Одно было плохо: как и прежде, удобрений не хватало, а болотной чечевицей никто не занимался. Ай рвалась применить полученные ею на курсах знания, но ни один кооператив не хотел воспользоваться новыми методами. Более того, крестьяне не верили в болотную чечевицу, по-прежнему считая ее вредным, опасным растением. Тщетно ходила Ай по хуторам, уговаривала кооператоров хотя бы попробовать, посмотреть, что получится, если удобрять землю, так, как это делают в передовых хозяйствах, — ее не слушали.
Выонг посоветовал жене обратиться к Тиепу. Выслушав жалобы Ай на отсталость и закоснелость односельчан, Тиеп сказал:
— Не горячись, Ай! Все, чему ты научилась, не пропадет. Ты думаешь, легко людям привыкнуть называть белым то, что они веками считали черным? Погоди еще годик, и мы всех здесь переубедим и насчет твоей чечевицы, и насчет многого другого. Надо уметь выжидать, чтобы действовать в самый подходящий момент…
Не успел Тиеп расстаться с Ай, как к нему подошел старый Ням.

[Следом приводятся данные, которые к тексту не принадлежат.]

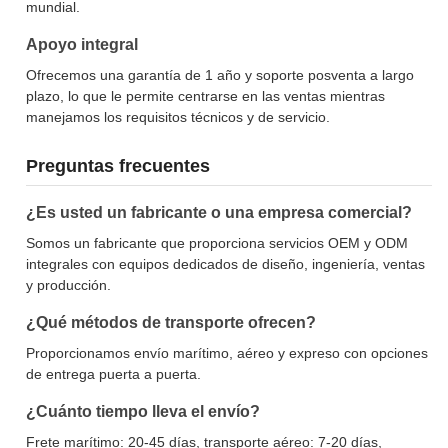
mundial.
Apoyo integral
Ofrecemos una garantía de 1 año y soporte posventa a largo
plazo, lo que le permite centrarse en las ventas mientras
manejamos los requisitos técnicos y de servicio.
Preguntas frecuentes
¿Es usted un fabricante o una empresa comercial?
Somos un fabricante que proporciona servicios OEM y ODM
integrales con equipos dedicados de diseño, ingeniería, ventas
y producción.
¿Qué métodos de transporte ofrecen?
Proporcionamos envío marítimo, aéreo y expreso con opciones
de entrega puerta a puerta.
¿Cuánto tiempo lleva el envío?
Frete marítimo: 20-45 días, transporte aéreo: 7-20 días,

Тиеп пригласил старика присесть и спросил, с чем тот пожаловал.
— Знаешь что, Тиеп, — начал Ням, — все мне говорят, что я память потерял. Не обессудь, если о своем деле я уже говорил с тобой да запамятовал.

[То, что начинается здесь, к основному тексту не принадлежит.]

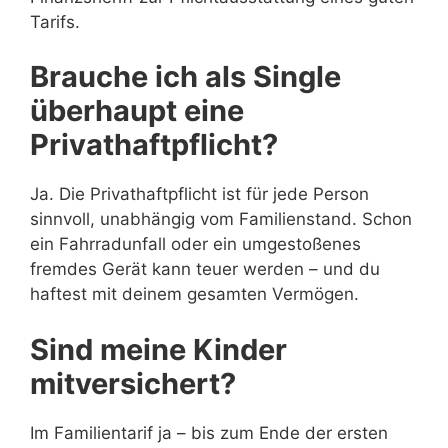
Tarifs.
Brauche ich als Single
überhaupt eine
Privathaftpflicht?
Ja. Die Privathaftpflicht ist für jede Person
sinnvoll, unabhängig vom Familienstand. Schon
ein Fahrradunfall oder ein umgestoßenes
fremdes Gerät kann teuer werden – und du
haftest mit deinem gesamten Vermögen.
Sind meine Kinder
mitversichert?
Im Familientarif ja – bis zum Ende der ersten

Тиеп вежливо улыбнулся, подумав про себя: «Попробуй догадайся с этими дедами, куда они клонят!» — вслух же сказал:
— Что вы, дедушка, всегда рад вас выслушать, а от повторения тоже польза — крепче дело запомнится…
— Так вот, помнишь, были в Сангоае нехорошие людишки, которые пытались свадьбу Ай с Выонгом сорвать?
Тиеп кивнул.
— Я тебе секрет открою: сатана их наущал, а к вере нашей они никакого отношения не имели…
— Наверно, ты прав, дедушка Ням… — Тиеп по-прежнему ничего не понимал.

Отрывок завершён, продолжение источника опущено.